I suppose it could, if we let it. Easier said than done, and easier after year 31 than years 1-5. Time tends to make it that way.

We usually answer the “any kids?” question with a smile and “Only a 4-legged one.” And can also mention the many niecelets and neffypoohs we’ve accumulated along the way. We may not be parents, but that doesn’t stop us from being a semi-decent Aunt & Uncle, who love their nieces (and neffypoohs) to pieces.

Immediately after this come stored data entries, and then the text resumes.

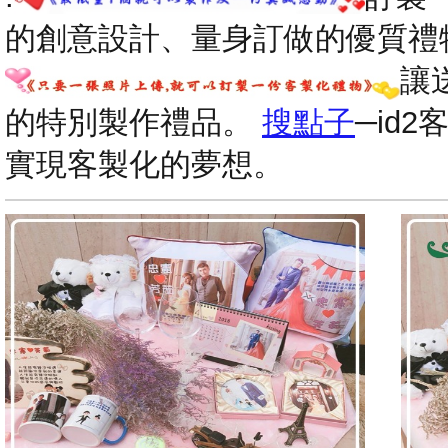
的創意設計、量身訂做的優質禮
讓
的特別製作禮品。
搜點子
─id
實現客製化的夢想。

(Three of our niecelets have been told since their itty bitty years to refer to me as Weird Uncle Cal. I figure somebody in the family has to wear that title, so it might as well be me.

I’ve also threatened to have myself stuffed when I shuffle off this mortal coil, so that they have to pass me around like the yearly white elephant Christmas gift. Or perhaps have my ashes put into a teddy bear or a sock monkey – perhaps an evil sock monkey with fangs – to totally freak out one of my neffypoohs in particular.

I can hear the joyous Yuletide conversation…

“It’s YOUR year to take Uncle Cal!” “Heck NO, I had him last year!” “No you didn’t – you left him sitting on your porch!” “Hey – that counts!!”

Hee hee hee hee)

Bunny trails. Love ’em.

As for some of the other potential places we could get gobsmacked, living the existence of empty nesters without the grandchildren therein, I guess I’ve always seen it as more a case of what I make of it, not what’s being projected onto me. (Or expected of me…)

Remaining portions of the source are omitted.